Fig. 4. Glucocorticoid action on Treg cells.

a CXCR4 expression (geometric mean fluorescent intensity) on Tregs from spleen and inguinal lymph nodes of wildtype mice harvested at ZT4 (n = 3) or ZT16 (n = 3) two-sided unpaired T-test. Data are presented as mean values ± SEM. b Diurnal rhythmicity in CXCR4 expression persists in the absence of Bmal1 ILN (ZT4: WT n = 4; CD4-Bmal1^−/− n = 4; ZT16: WT n = 6; CD4-Bmal1^−/− n = 3) and spleen (ZT4: WT n = 3; CD4-Bmal1^−/− n = 3; ZT16: WT n = 4; CD4-Bmal1^−/− n = 4), two-way ANOVA, post hoc Tukey. Data are presented as mean values ± SEM. c Plasma levels of CXCL12 in naïve mice at ZT4 and ZT16 (n = 6/group). Graph shows individual data points and mean values. d Effects of 4 h in vivo application of dexamethasone (2 mg/kg) or vehicle (cyclodextrin) at ZT0 on CXCR4 expression on the surface of T cell subsets derived from spleen or inguinal lymph nodes (n = 5/group). One-way ANOVA and post hoc Bonferonni. Data are presented as mean values ± SEM. e Plasma corticosterone levels in naïve (n = 6/time point) and arthritic (ZT0 n = 4; ZT6 n = 5; ZT12 n = 5; ZT18 n = 4) animals across a 24 h period (centre of box represents the medium and bounds extend from 25th to 75th percentile, whiskers are minima and maxima), two-way ANOVA (interaction between time-of-day and disease effect p = 0.0058; Time-of-day effect p < 0.0001; Disease effect NS) and post-hoc Tukey. In panels a–d statistical significance is shown as *p < 0.05, **p < 0.01 and ***p < 0.005. In panel e *p < 0.05 and ***p < 0.005 indicates significant statistical differences between the indicated time-points in naïve animals (black lines) and arthritic animals (purple lines). Source data are provided as a Source Data file.

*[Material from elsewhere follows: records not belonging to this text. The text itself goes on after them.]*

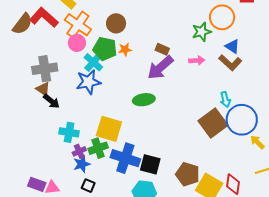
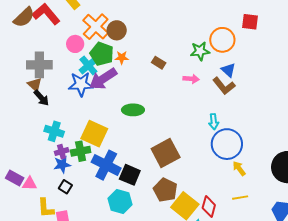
orange cross: (78, 25) -> (96, 27), moved
purple arrow: (160, 68) -> (103, 79), moved
brown square: (213, 123) -> (166, 153), moved

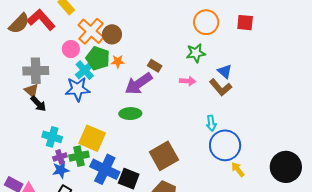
orange circle: (222, 40) -> (206, 22), moved
purple arrow: (103, 79) -> (139, 84), moved

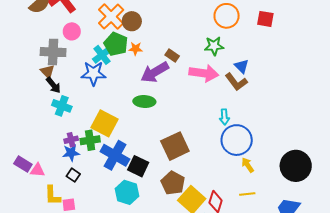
pink circle: (71, 49) -> (72, 31), moved
pink arrow: (188, 81) -> (204, 73), size x1.8
cyan cross: (52, 137) -> (62, 106), moved

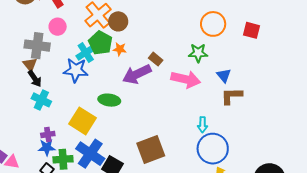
brown L-shape: (236, 82) -> (232, 96), moved, turned 120
green ellipse: (144, 101) -> (109, 100), moved
green cross: (90, 140) -> (63, 159), moved

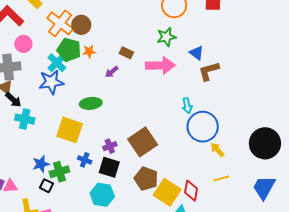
purple arrow: (137, 74) -> (112, 72), size x0.5
purple cross: (48, 134) -> (110, 146), moved
blue cross: (90, 154) -> (85, 160), size x0.5

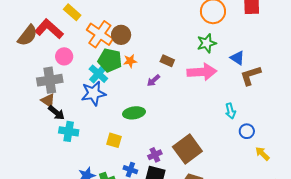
blue circle: (203, 127) -> (247, 131), size x0.5
yellow square: (70, 130) -> (114, 140), size x0.6

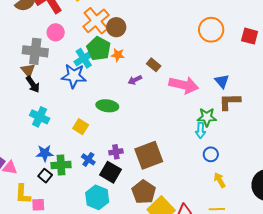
green star: (207, 43) -> (207, 117), moved
cyan cross: (69, 131) -> (40, 117), moved

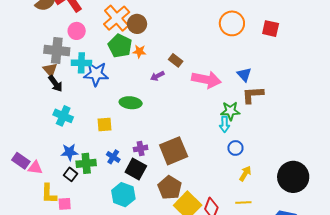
cyan cross: (84, 58) -> (81, 63), moved, turned 36
yellow square: (81, 127) -> (104, 124), turned -35
yellow arrow: (220, 180) -> (245, 174), turned 63

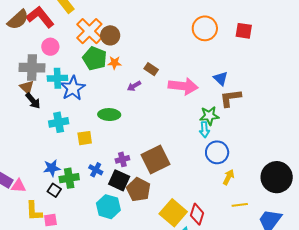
blue star: (96, 74) -> (73, 88), turned -30
cyan cross: (63, 116) -> (59, 122), moved, turned -30
blue circle: (235, 148) -> (217, 152), size x1.5
brown pentagon: (170, 188) -> (139, 190), moved
yellow line: (243, 203) -> (240, 205), moved

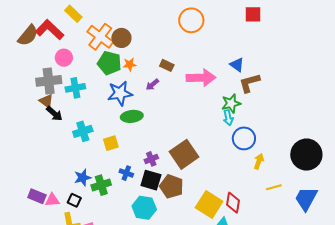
orange circle: (205, 28) -> (191, 20), moved
blue star: (73, 88) -> (120, 93), moved, turned 30
black square: (54, 190) -> (74, 200), moved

Fig. 5. Depletion of Treg cells increases localised proinflammatory cytokine expression.

a Two daily injections of DTX at ZT6 led to significant depletion of Tregs 24–36 h after the last injection. b Progression of arthritis (as assessed by hind paw swelling) in control mice (n = 13) and in mice with depleted Tregs (n = 8), two-sided paired T tests. c Quantification of Tregs in arthritic control (n = 6) and Treg depleted (n = 6) animals, two-sided unpaired T-tests. Data are presented as mean values ± SEM. d Quantification of inflammatory cell populations within the inflamed joints in arthritic control (n = 6) and Treg-depleted mice (n = 6), one-way ANOVA. Data are presented as mean values ± SEM. e QPCR analysis of inflammatory genes (normalised to gapdh) within the joints of arthritic control (n = 11) and Treg-depleted (n = 9) mice culled at ZT18. Values were normalised to expression in control animals without arthritis, two-sided unpaired t tests. Data are presented as mean values ± SEM. f QPCR analysis of inflammatory genes (normalised to gapdh) within the joints of arthritic control (n = 7) and Treg-depleted (n = 11) mice culled at ZT6. Values were normalised to expression in control animals without arthritis. Data are presented as mean values ± SEM. g Effect of depletion of Tregs on IL-1β expression by joint monocytes (control n = 6; Treg depleted n = 5), two-way ANOVA and post hoc Bonferonni. Graph shows individual data points and mean values. In all panels statistical significance is shown as *p < 0.05, **p < 0.01 and ***p < 0.005. Source data are provided as a Source Data file.